Correction for Mo et al., “Lactic Acid Downregulates Viral MicroRNA To Promote Epstein-Barr Virus-Immortalized B Lymphoblastic Cell Adhesion and Growth”

ABSTRACT High plasma lactate is associated with poor prognosis of many malignancies, but its role in virally mediated cancer progression and underlying molecular mechanisms are unclear. Epstein-Barr virus (EBV), the first human oncogenic virus, causes several cancers, including B-cell lymphoma. Here, we report that lactate dehydrogenase A (LDH-A) expression and lactate production are elevated in EBV-immortalized B lymphoblastic cells, and lactic acid (LA; acidic lactate) at low concentration triggers EBV-infected B-cell adhesion, morphological changes, and proliferation in vitro and in vivo . Moreover, LA-induced responses of EBV-infected B cells uniquely occurs in viral latency type III, and it is dramatically associated with the inhibition of global viral microRNAs, particularly the miR-BHRF1 cluster, and the high expression of SMAD3 , JUN , and COL1A genes.
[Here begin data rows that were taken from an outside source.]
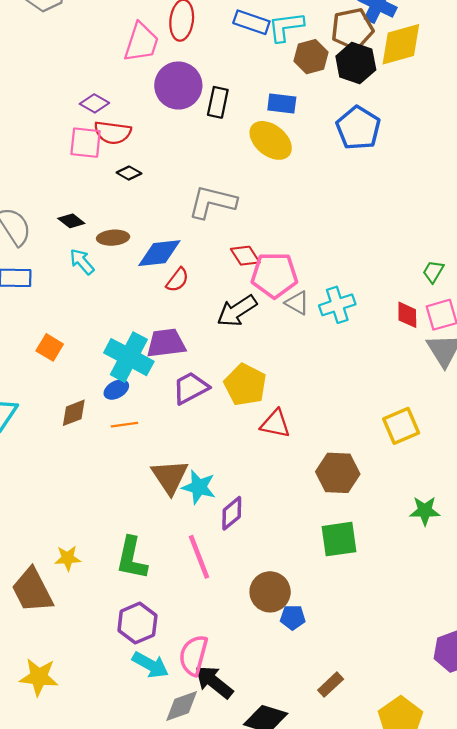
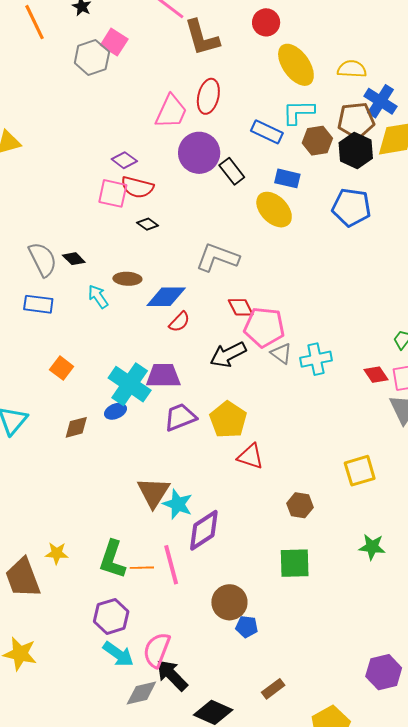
blue rectangle: (251, 22) -> (267, 132), moved
black rectangle: (218, 102) -> (232, 171), turned -56
blue pentagon: (358, 128) -> (351, 207), turned -30
black diamond: (71, 221) -> (74, 259), moved
red diamond: (407, 315) -> (376, 375), turned -40
orange line: (124, 425) -> (142, 568), moved
brown hexagon: (338, 473) -> (300, 505), size x0.7
purple diamond: (232, 513) -> (204, 530), size x1.4

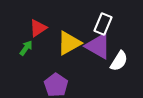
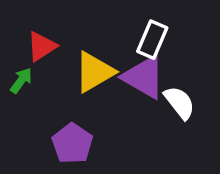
white semicircle: (119, 61) -> (179, 103), turned -70

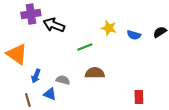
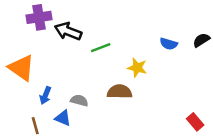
yellow star: (109, 28) -> (137, 68), moved
green line: (85, 47) -> (101, 48), moved
red rectangle: (139, 97) -> (195, 122), moved, turned -40

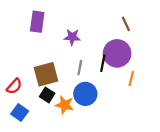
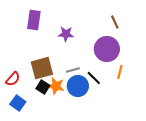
black line: (103, 63) -> (94, 78), moved, turned -56
gray line: (80, 68) -> (73, 70), moved, turned 64
orange star: (65, 105) -> (56, 86), moved

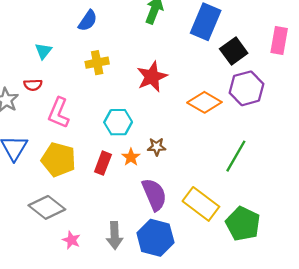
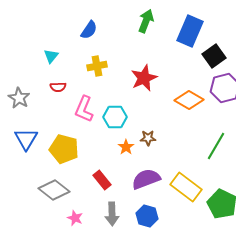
red semicircle: (33, 85) -> (58, 87), moved
pink L-shape: (59, 113) -> (84, 109), moved
red rectangle: (103, 163) -> (102, 180), moved, turned -60
purple semicircle: (154, 195) -> (146, 179), turned -88
blue hexagon: (155, 238) -> (147, 216), size x0.7

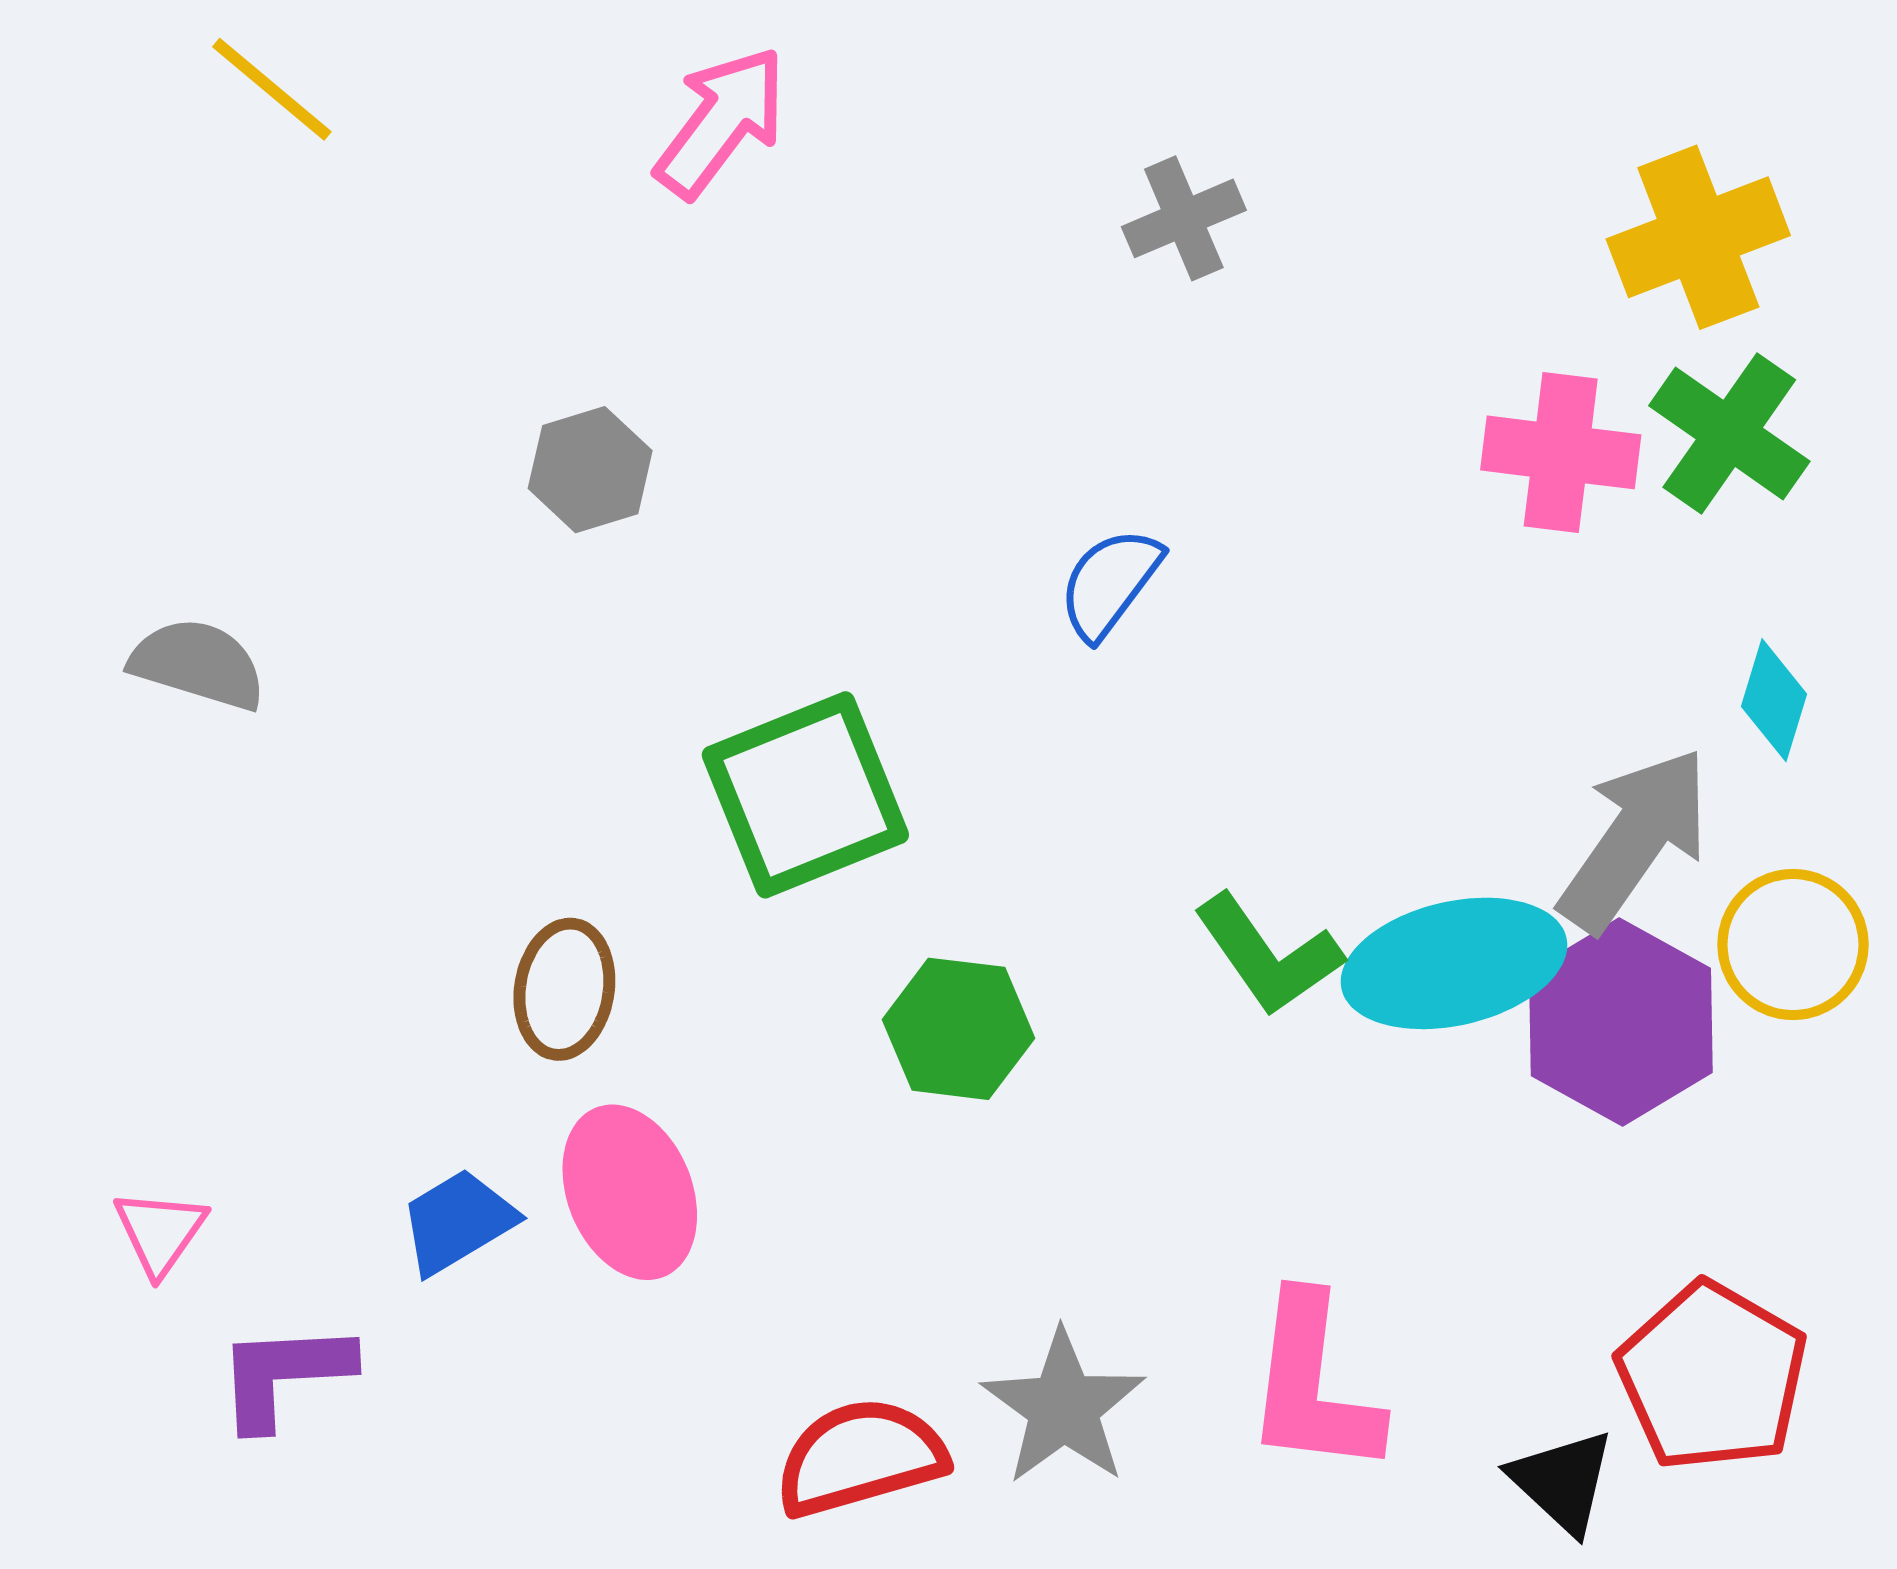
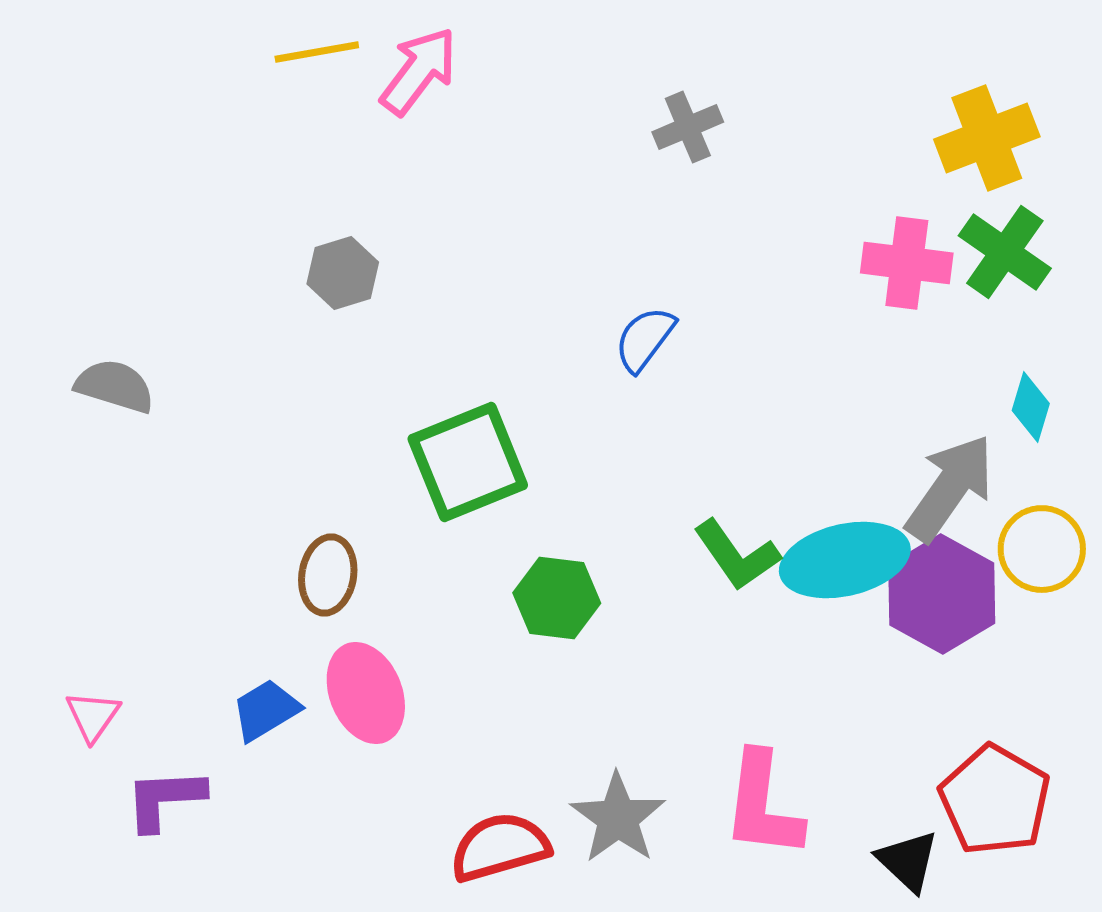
yellow line: (272, 89) -> (317, 52), moved, turned -50

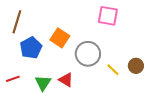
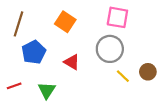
orange square: (60, 38) -> (65, 22), moved
gray circle: (88, 54) -> (110, 49), moved
red triangle: (66, 80) -> (72, 62), moved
The introduction of miR-BHRF1-1 blocks the LA-induced effects of EBV-infected B cells. Thus, this may be a novel mechanism to explain EBV-immortalized B lymphoblastic cell malignancy in an LA microenvironment. IMPORTANCE The tumor microenvironment is complicated, and lactate, which is created by cell metabolism, contributes to an acidic microenvironment that facilitates cancer progression. However, how LA operates in virus-associated cancers is unclear. Thus, we studied how EBV (the first tumor virus identified in humans; it is associated with many cancers) upregulates the expression of LDH-A and lactate production in B lymphoma cells. Elevated LA induces adhesion and the growth of EBV-infected B cells by inhibiting viral microRNA transcription. Thus, we offer a novel understanding of how EBV utilizes an acidic microenvironment to promote cancer development.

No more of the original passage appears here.